Je voulais à ce propos partir d'une autre citation qui dit " Si l'autorité n'existait pas le gouvernement des hommes, sous toutes ses formes, se résoudrait dans l'administration des choses." Mais je n'ai pas retrouvé son origine exacte ; il me semble me rappeler que c'est Ricoeur qui utilise cette citation en l'attribuant à Lénine...
(voir l'exemple de l'autorité de la loi qui est mise sous le boisseau avec la mécanisation des P.V. pour excès de vitesse : c'est dans l'air du temps il me semble.)
Sur le fondement de l'autorité, pour continuer le débat entre Arendt et Gadamer : Arendt écrit un peu plus bas que "La relation autoritaire entre celui qui commande et celui qui obéit ne repose ni sur une raison commune, ni sur un pouvoir de celui qui commande ; ce qu'ils ont en commun, c'est la hiérarchie elle-même, dont chacun reconnaît la justesse et la légitimité, et où tous deux ont d'avance leur place fixée".
Quant à Gadamer, il considère pour sa part que : "Son fondement véritable [à l'autorité du supérieur hiérarchique] est ici aussi un acte de liberté et de raison ; laquelle confère fondamentalement une certaine autorité au supérieur, pour autant qu'il voit les choses de plus haut, ou parce qu'il est plus expert, donc, ici aussi, parce qu'il en sait davantage.
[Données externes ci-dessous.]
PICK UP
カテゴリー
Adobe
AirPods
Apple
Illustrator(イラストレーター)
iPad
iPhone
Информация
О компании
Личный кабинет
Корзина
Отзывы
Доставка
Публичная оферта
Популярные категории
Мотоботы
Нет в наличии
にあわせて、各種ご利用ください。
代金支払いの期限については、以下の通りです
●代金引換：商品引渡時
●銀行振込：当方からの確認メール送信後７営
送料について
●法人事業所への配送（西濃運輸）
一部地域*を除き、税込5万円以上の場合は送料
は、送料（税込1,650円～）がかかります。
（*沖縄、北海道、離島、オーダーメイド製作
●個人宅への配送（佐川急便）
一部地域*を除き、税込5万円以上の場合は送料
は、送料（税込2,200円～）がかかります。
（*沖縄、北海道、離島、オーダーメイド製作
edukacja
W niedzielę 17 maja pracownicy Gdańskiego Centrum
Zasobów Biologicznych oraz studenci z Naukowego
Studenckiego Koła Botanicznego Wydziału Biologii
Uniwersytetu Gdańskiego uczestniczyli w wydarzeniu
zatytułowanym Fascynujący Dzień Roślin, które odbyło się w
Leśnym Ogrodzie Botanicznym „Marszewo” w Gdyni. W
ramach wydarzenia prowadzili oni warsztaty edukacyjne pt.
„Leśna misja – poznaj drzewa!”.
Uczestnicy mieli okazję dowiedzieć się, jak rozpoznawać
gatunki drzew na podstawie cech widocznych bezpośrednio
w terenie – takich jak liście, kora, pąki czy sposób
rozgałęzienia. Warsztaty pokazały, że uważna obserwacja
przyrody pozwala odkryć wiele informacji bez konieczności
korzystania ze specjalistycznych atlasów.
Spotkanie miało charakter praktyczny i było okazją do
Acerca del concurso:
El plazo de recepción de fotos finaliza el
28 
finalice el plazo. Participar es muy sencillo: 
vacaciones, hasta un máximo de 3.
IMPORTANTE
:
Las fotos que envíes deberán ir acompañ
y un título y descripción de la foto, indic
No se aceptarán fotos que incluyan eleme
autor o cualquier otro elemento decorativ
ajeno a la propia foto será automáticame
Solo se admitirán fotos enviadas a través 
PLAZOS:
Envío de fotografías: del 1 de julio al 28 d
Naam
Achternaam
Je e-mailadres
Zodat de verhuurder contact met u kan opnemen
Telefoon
Ainsi la reconnaissance de l'autorité est toujours liée à l'idée que ce que dit l'autorité n'est pas arbitraire ni irrationnel, mais peut être compris dans son principe".
A mon avis, Gadamer se trompe. Le fondement de l'autorité ne réside pas essentiellement dans une reconnaissance de la supériorité de l'autre (notamment sur un plan intellectuel), mais est dans la plupart des cas le fait d'un statut social auquel est attaché une forme d'autorité.
Retenons que notre nouveau président est plutôt un adepte de la conception "gadamérienne" de l'autorité.
Bizarre, comme c'est bizarre.
Bizarre, cette interprétation physique de ce "livre" qui est en réalité un opuscule où la préface prend autant de place que la thèse et où Kojève laisse à un lecteur le soin d'en développer l'épistémologie.
Et pourtant, quelle puissance... Plus fort que Dumezil avec ses trois pans divin. IL y ajoute un quatrième: le rapport à l'éternité, c'est à dire le juge. Ca marche même en maths, le raisonnement à la limite (on tend vers l'infini...)
Bizarre, car il y explique les trois formes d'autorité, qui sont en fait trois bonnes raisons de l'accepter et qui la créent, en creux. La physique (pas plus que les maths) n'y sont évoqués.